# "Super-Earth" found...



## zorcarepublic (Jun 14, 2005)

...orbiting Gliese 876(?)

The planet is 7.5 times larger than earth, and is thought to be a terrestrial planet, unlike other previous extrasolar planets, which were all gaseous...

http://www.sltrib.com/nationworld/ci_2800952http://www.sltrib.com/nationworld/ci_2800952


----------



## Tsujigiri (Jun 14, 2005)

Very interesting m8, thanks for sharing.


----------



## Leto (Jun 14, 2005)

And 15 years from here it's not so far, maybe it isn't alone in its system...


----------



## zorcarepublic (Jun 14, 2005)

I'd guess not. If there's one terrestrial planet, there may be more.

I'd hate to land on this new planet though--it'd make it hard for you to walk around or breathe...


----------



## Rane Longfox (Jun 14, 2005)

7.5 times the size of earth?

Eep!

Temperatures of 400-750 Farenheit. Thats a bummer, ain't it


----------



## Brian G Turner (Jun 14, 2005)

Excellent post - go Super Earths.


----------



## Stalker (Jun 15, 2005)

What strange life forms - if any - may inhabit that huge rockball orbiting a red dwarf?


----------



## zorcarepublic (Jun 16, 2005)

It all depends on the atmosphere and so forth. But I'd guess that life would be low on the ground, mainly because if it fell from a height it would break its support structure.
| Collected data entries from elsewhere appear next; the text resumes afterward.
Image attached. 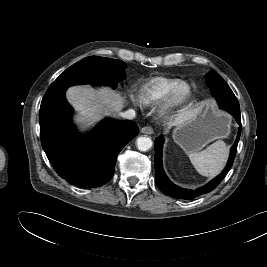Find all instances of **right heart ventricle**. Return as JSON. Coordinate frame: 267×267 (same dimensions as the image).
Instances as JSON below:
<instances>
[{
  "label": "right heart ventricle",
  "instance_id": "obj_1",
  "mask_svg": "<svg viewBox=\"0 0 267 267\" xmlns=\"http://www.w3.org/2000/svg\"><path fill=\"white\" fill-rule=\"evenodd\" d=\"M180 83L178 79L157 77L144 84L139 91V98L150 105L163 100L169 92Z\"/></svg>",
  "mask_w": 267,
  "mask_h": 267
}]
</instances>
Think tortoise rather than giraffe...


----------



## Maryjane (Jun 16, 2005)

*There was a three hour movie on the discovery channel a couple weeks ago about what an earth like planet in another star system may look like and how life may have evolved there in comparison to our dinosaur age. It was animated but it looked so real, awesome movie. It was like that kind of documentary and movie combo. *

*Love*

*Maryjane*


----------



## Stalker (Jun 23, 2005)

Aha, I saw announcements on the Internet. But my cable TV-net doesn't have authority to broadcast Discovery Channel, so I will need a sattelite, or wait to buy it on DVDs, or wait until one of Ukrainian channels purchases the right for that documentary


----------



## Stalker (Jul 4, 2005)

Here is the link to an interesting article giving the schedule of research of Extra-solar planets from the space.

http://www.astrobio.net/news/modules.php?op=modload&name=News&file=article&sid=1081


----------



## PERCON (Jul 22, 2005)

I don't quite know what people expect from another Earth but it sure won't be like our planet, it'd have to be exactly the same distance from it's sun, be the same size (both the planet and sun), and orbit in the same way for the temperature to be the same. Life can develop in ways we couldn't possibly imagine, and we don't need the kind of conditions we have on this planet either. 400-750 Farenheit could mean the development of life that uses the heat to fuel it's body, like snakes etc. I wouldn't be surprised if intelligent life springs up on that planet in a few million years time.

_PERCON_


----------



## Stalker (Aug 8, 2005)

What life can start on a huge planet with huge gravity and high atmospheric pressure? Sure, the high pressure may heat the surface of the planet, the gravity will make them stick to the ground. Well, I'd vote for bugs with massive chitin exoskeleton. Insects love heat, gravity will make them all belong to Coleoptera or another order unfamiliar to us! What about a race of Intelligent cockroaches?


----------



## kyektulu (Aug 12, 2005)

Very interesting. 
Maybe we are not alone...


----------